Safety of human papillomavirus vaccines
The Committee reviewed the safety of HPV vaccines. By March 2009, >60 million doses of the quadrivalent or bivalent HPV vaccine had been distributed either as part of national immunization programmes in 21 countries or by private physicians. Data from post-marketing surveillance were reviewed from countries that introduced the vaccine early, from regulatory authorities and from manufacturers. Additional data were reviewed from 4 demonstration studies undertaken in developing countries that were conducted by the nongovernmental organization PATH (the Program for Appropriate Technology in Health) and from recently completed and ongoing studies conducted by manufacturers on the vaccination of young males and the concomitant use of HPV vaccine with other vaccines in young girls.
The accumulating evidence on the safety of HPV vaccines is reassuring. The most common adverse events were reactions at the injection site and muscle pain. Allergic reactions have also been reported. The potential risk of injury after vaccination resulting from dizziness and syncope has been added to the label of 1 of the vaccines.

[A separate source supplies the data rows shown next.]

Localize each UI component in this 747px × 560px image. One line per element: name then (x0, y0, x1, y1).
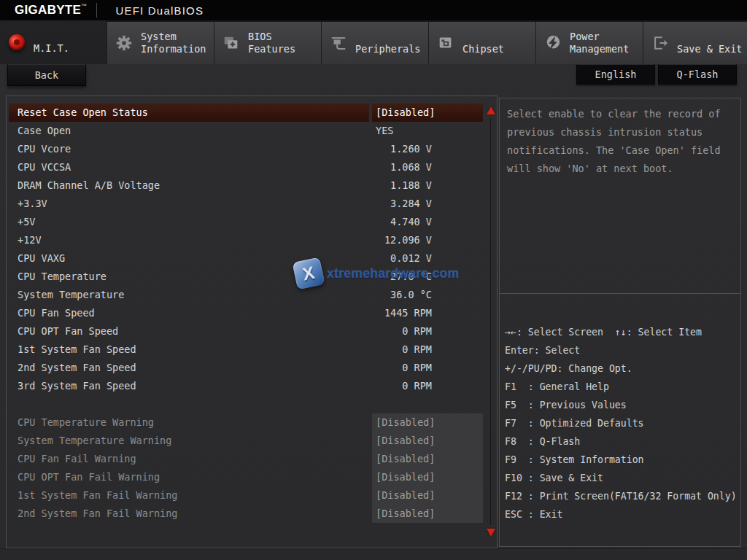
tab-bar: M.I.T. System Information BIOS Features … (0, 20, 747, 64)
trademark-symbol: ™ (81, 3, 87, 9)
tab-bios-features[interactable]: BIOS Features (214, 22, 321, 64)
setting-label: +12V (9, 231, 369, 249)
setting-value: 0.012 V (372, 249, 483, 268)
setting-row: Case Open YES (9, 122, 483, 140)
hotkey-hint: F5 : Previous Values (500, 396, 740, 414)
power-icon (543, 34, 562, 52)
setting-label: +5V (9, 213, 369, 231)
exit-icon (651, 34, 670, 52)
setting-value: 12.096 V (372, 231, 483, 249)
setting-value: 1.188 V (372, 176, 483, 195)
setting-label: System Temperature (9, 286, 369, 304)
setting-value: 0 RPM (372, 341, 483, 359)
chip-icon (436, 34, 455, 52)
setting-label: CPU OPT Fan Speed (9, 322, 369, 341)
scroll-down-icon[interactable] (487, 529, 495, 537)
hotkey-hint: F1 : General Help (500, 378, 740, 396)
hotkey-hint: F10 : Save & Exit (500, 469, 740, 487)
qflash-button[interactable]: Q-Flash (658, 64, 737, 85)
hotkey-hint: ESC : Exit (500, 505, 740, 524)
warning-label: CPU OPT Fan Fail Warning (9, 468, 369, 486)
tab-label: System Information (141, 31, 214, 55)
gigabyte-logo: GIGABYTE™ (15, 3, 88, 18)
warning-label: 2nd System Fan Fail Warning (9, 505, 369, 523)
setting-label: 2nd System Fan Speed (9, 359, 369, 377)
tab-power-management[interactable]: Power Management (535, 22, 643, 64)
language-button[interactable]: English (576, 64, 655, 85)
tab-system-information[interactable]: System Information (107, 22, 214, 64)
warning-value: [Disabled] (372, 486, 483, 505)
scroll-up-icon[interactable] (487, 106, 495, 114)
back-button[interactable]: Back (7, 64, 86, 86)
setting-label: CPU Vcore (9, 140, 369, 158)
tab-label: Save & Exit (677, 31, 747, 55)
hotkey-hint: +/-/PU/PD: Change Opt. (500, 359, 740, 378)
warning-row: 2nd System Fan Fail Warning [Disabled] (9, 505, 483, 523)
red-dot-icon (7, 33, 26, 52)
setting-row: +5V 4.740 V (9, 213, 483, 231)
hotkey-hint: Enter: Select (500, 341, 740, 359)
warning-value: [Disabled] (372, 468, 483, 486)
setting-row: CPU VAXG 0.012 V (9, 249, 483, 268)
setting-label: DRAM Channel A/B Voltage (9, 176, 369, 195)
tab-label: M.I.T. (34, 30, 107, 55)
setting-value: [Disabled] (372, 104, 483, 122)
setting-row: 3rd System Fan Speed 0 RPM (9, 377, 483, 395)
setting-value: 0 RPM (372, 359, 483, 377)
setting-row[interactable]: Reset Case Open Status [Disabled] (9, 104, 483, 122)
help-panel: Select enable to clear the record of pre… (499, 98, 741, 547)
setting-row: 1st System Fan Speed 0 RPM (9, 341, 483, 359)
warning-value: [Disabled] (372, 450, 483, 468)
hotkey-hint: →←: Select Screen ↑↓: Select Item (500, 323, 740, 341)
warning-row: System Temperature Warning [Disabled] (9, 432, 483, 450)
top-bar: GIGABYTE™ UEFI DualBIOS (0, 0, 747, 20)
setting-value: 1.260 V (372, 140, 483, 158)
warning-value: [Disabled] (372, 413, 483, 432)
warning-value: [Disabled] (372, 505, 483, 523)
tab-mit[interactable]: M.I.T. (0, 20, 107, 64)
settings-list: Reset Case Open Status [Disabled] Case O… (9, 104, 483, 395)
setting-row: CPU VCCSA 1.068 V (9, 158, 483, 176)
bottom-strip (0, 548, 747, 560)
settings-lists: Reset Case Open Status [Disabled] Case O… (9, 104, 483, 523)
gear-icon (115, 34, 133, 52)
warnings-list: CPU Temperature Warning [Disabled] Syste… (9, 413, 483, 523)
warning-label: CPU Temperature Warning (9, 413, 369, 432)
warning-row: CPU Fan Fail Warning [Disabled] (9, 450, 483, 468)
setting-value: YES (372, 122, 483, 140)
tab-save-exit[interactable]: Save & Exit (643, 22, 747, 64)
setting-value: 27.0 °C (372, 268, 483, 286)
setting-label: 3rd System Fan Speed (9, 377, 369, 395)
setting-row: CPU Vcore 1.260 V (9, 140, 483, 158)
setting-row: DRAM Channel A/B Voltage 1.188 V (9, 176, 483, 195)
hotkey-hint: F8 : Q-Flash (500, 432, 740, 451)
warning-row: 1st System Fan Fail Warning [Disabled] (9, 486, 483, 505)
plug-icon (329, 34, 348, 52)
setting-value: 4.740 V (372, 213, 483, 231)
setting-label: +3.3V (9, 195, 369, 213)
warning-label: 1st System Fan Fail Warning (9, 486, 369, 505)
divider (96, 3, 97, 18)
hotkey-hint: F12 : Print Screen(FAT16/32 Format Only) (500, 487, 740, 505)
tab-label: Chipset (462, 31, 535, 55)
setting-row: System Temperature 36.0 °C (9, 286, 483, 304)
setting-label: CPU VCCSA (9, 158, 369, 176)
warning-label: System Temperature Warning (9, 432, 369, 450)
hotkey-panel: →←: Select Screen ↑↓: Select Item Enter:… (500, 294, 740, 524)
brand-text: GIGABYTE (15, 3, 81, 17)
setting-value: 1445 RPM (372, 304, 483, 322)
setting-label: CPU Fan Speed (9, 304, 369, 322)
tab-peripherals[interactable]: Peripherals (321, 22, 428, 64)
folders-icon (222, 34, 241, 52)
setting-row: CPU Temperature 27.0 °C (9, 268, 483, 286)
hotkey-hint: F7 : Optimized Defaults (500, 414, 740, 432)
tab-label: Peripherals (355, 31, 428, 55)
setting-row: CPU OPT Fan Speed 0 RPM (9, 322, 483, 341)
warning-row: CPU OPT Fan Fail Warning [Disabled] (9, 468, 483, 486)
help-text: Select enable to clear the record of pre… (500, 98, 740, 294)
tab-chipset[interactable]: Chipset (428, 22, 535, 64)
setting-label: CPU Temperature (9, 268, 369, 286)
setting-label: Case Open (9, 122, 369, 140)
setting-label: Reset Case Open Status (9, 104, 369, 122)
hotkey-hint: F9 : System Information (500, 451, 740, 469)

Several different signals were observed in countries introducing HPV vaccination but none, other than syncope, was judged to be causally related to vaccination. The limited data on the inadvertent administration of HPV vaccines shortly before pregnancy or during pregnancy are reassuring. They do not establish a relationship between HPV vaccination and miscarriage, but the data are insufficient to rule out a small effect, in particular if conception occurs shortly after vaccination. The Committee considers that further studies should be encouraged, given the limited data.
The Committee noted with satisfaction that studies on HPV immunization have been initiated in Africa, including some among HIV-positive women. As preparation for introducing HPV vaccines, capacity building for surveillance for adverse events is being addressed. While the safety profile of HPV vaccine is reassuring, the collection of high-quality safety data from different geographical locations and epidemiological settings where the vaccine is being introduced remain a high priority.